In the entries below, find each line with the word "CHSL" and return it.

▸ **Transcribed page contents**
* * *

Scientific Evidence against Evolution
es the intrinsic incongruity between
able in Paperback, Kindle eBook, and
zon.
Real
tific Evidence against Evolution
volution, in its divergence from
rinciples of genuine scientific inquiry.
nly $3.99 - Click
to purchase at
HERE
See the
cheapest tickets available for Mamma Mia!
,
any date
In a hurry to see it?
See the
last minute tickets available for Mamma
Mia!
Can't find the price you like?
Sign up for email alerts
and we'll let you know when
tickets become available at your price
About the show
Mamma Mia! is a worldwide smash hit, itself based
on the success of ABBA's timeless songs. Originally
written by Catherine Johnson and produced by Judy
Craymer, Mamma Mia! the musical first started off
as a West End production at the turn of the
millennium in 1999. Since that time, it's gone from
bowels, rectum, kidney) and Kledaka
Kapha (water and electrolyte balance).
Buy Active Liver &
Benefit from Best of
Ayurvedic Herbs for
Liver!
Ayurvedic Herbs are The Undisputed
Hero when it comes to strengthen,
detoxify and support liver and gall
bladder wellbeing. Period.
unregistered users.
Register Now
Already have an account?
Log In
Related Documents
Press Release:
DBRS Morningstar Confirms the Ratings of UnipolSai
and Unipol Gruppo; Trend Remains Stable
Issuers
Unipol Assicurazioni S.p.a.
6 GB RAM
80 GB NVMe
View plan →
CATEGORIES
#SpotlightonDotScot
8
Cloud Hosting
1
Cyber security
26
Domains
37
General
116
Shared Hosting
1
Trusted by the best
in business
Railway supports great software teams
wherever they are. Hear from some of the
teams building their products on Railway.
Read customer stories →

* * *

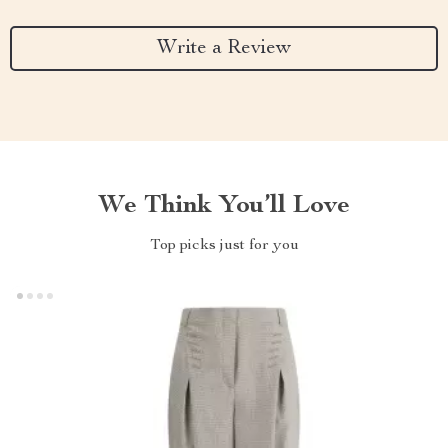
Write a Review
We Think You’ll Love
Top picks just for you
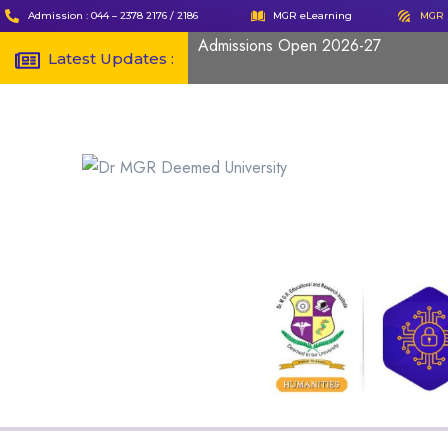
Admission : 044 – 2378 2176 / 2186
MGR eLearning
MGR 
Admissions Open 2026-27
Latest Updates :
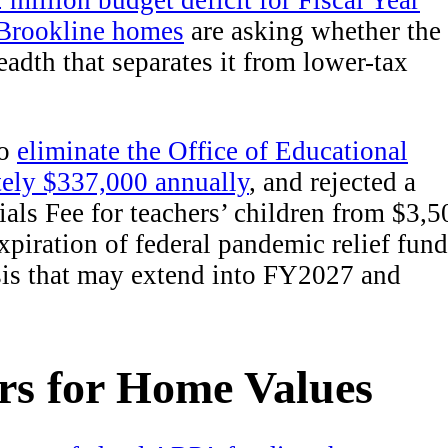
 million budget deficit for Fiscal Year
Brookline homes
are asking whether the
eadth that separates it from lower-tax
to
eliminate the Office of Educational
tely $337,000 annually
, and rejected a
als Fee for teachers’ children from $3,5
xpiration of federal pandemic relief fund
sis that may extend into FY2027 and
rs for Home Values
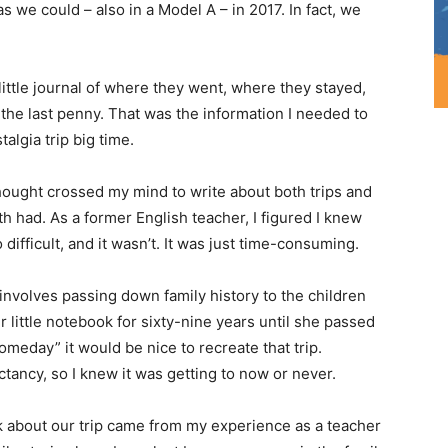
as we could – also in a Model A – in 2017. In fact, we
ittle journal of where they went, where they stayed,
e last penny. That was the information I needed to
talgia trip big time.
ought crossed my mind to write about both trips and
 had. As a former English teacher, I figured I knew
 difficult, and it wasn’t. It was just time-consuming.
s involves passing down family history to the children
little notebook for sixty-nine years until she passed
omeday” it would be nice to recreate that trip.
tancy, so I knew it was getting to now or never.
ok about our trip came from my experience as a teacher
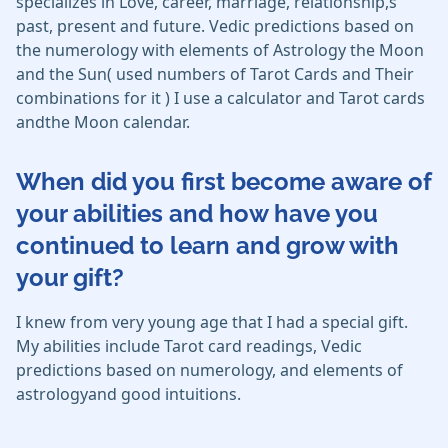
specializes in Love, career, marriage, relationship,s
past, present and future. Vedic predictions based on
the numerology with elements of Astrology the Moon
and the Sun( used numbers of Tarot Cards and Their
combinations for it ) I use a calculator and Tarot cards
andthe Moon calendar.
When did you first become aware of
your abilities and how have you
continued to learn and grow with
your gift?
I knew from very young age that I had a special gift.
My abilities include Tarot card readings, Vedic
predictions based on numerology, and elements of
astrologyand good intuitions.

* * *

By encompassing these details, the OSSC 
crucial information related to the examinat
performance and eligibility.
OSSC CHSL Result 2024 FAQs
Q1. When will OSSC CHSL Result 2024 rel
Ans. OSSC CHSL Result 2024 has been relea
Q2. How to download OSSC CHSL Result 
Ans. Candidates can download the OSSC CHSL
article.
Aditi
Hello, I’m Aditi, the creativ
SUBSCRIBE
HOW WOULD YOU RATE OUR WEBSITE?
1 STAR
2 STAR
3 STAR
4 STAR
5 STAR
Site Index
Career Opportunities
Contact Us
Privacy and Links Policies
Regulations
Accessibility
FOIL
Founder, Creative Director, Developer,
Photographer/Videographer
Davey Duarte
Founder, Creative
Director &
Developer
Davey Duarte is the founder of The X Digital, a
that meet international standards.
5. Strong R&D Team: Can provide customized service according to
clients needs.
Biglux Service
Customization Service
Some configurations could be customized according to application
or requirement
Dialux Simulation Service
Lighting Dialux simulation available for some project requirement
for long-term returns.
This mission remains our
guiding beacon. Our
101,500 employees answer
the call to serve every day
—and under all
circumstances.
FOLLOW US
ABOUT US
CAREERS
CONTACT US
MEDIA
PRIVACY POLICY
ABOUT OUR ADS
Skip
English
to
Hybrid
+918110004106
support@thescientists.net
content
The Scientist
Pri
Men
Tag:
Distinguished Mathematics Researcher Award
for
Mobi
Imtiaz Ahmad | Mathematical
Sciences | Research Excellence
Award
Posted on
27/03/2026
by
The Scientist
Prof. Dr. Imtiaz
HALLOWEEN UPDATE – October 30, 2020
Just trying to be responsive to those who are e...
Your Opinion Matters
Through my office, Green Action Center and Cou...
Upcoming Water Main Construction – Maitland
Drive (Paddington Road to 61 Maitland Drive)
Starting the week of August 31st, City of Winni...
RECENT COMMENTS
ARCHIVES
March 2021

* * *

▸ **FINAL ANSWER**
OSSC CHSL Result 2024 FAQs
Q1. When will OSSC CHSL Result 2024 rel
Ans. OSSC CHSL Result 2024 has been relea
Q2. How to download OSSC CHSL Result 
Ans. Candidates can download the OSSC CHSL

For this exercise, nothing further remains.